When Koren told me about the burn on the day it happened, my first concern was that it might enable spruce capture. In 1982—my third spring living on the delta—picnickers accidentally burned 2.5 acres on the outer ridge. It was on May 9th—exactly the date of this year’s larger fire—and statistically probably the driest week of the year. I remember lots of spruce seedlings springing up within that burn in following years. I wish now that I’d mapped em more carefully. About half of the 2.5 acres were subsequently lost to doghair spruce, and another quarter was buried under wave-dumped sand.
Sitka spruce of course is an awesome tree, but I prefer not to see it replacing uplift meadow.

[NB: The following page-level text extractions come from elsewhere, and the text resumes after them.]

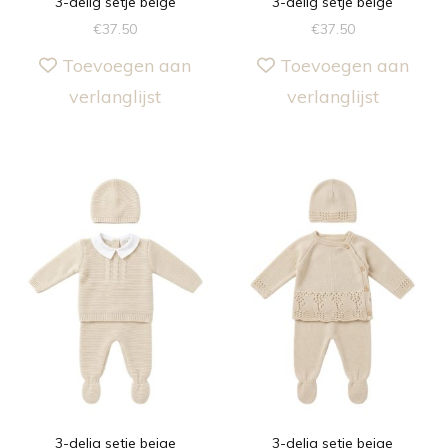
3-delig setje beige
3-delig setje beige
€
37.50
€
37.50
Toevoegen aan
Toevoegen aan
verlanglijst
verlanglijst
3-delig setje beige
3-delig setje beige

This slideshow and journal are about the meadow-forest seesaw, which, surprisingly, has a lot to do with cigarette lighters.
Working with old maps and aerials from my Scout Camp days sent me to a sort of document-in-limbo, my Eagle Beach Maps collection. The version currently downloadable from JuneauNature is an old, 2008 facing-pages version, and I’d forgotten that a couple years ago, I started reformatting to single-page landscape, but stalled out and left it unfinished. I’ve been pecking away at that old/new document, and when it’s fully updated will provide the link here.
Although I’m of course slightly biased, Asx‘ée is a strong contender for what ecologist Chris Fastie once nominated as the “center of the universe.” I hope my notes and drawings and photos and maps can someday do it justice.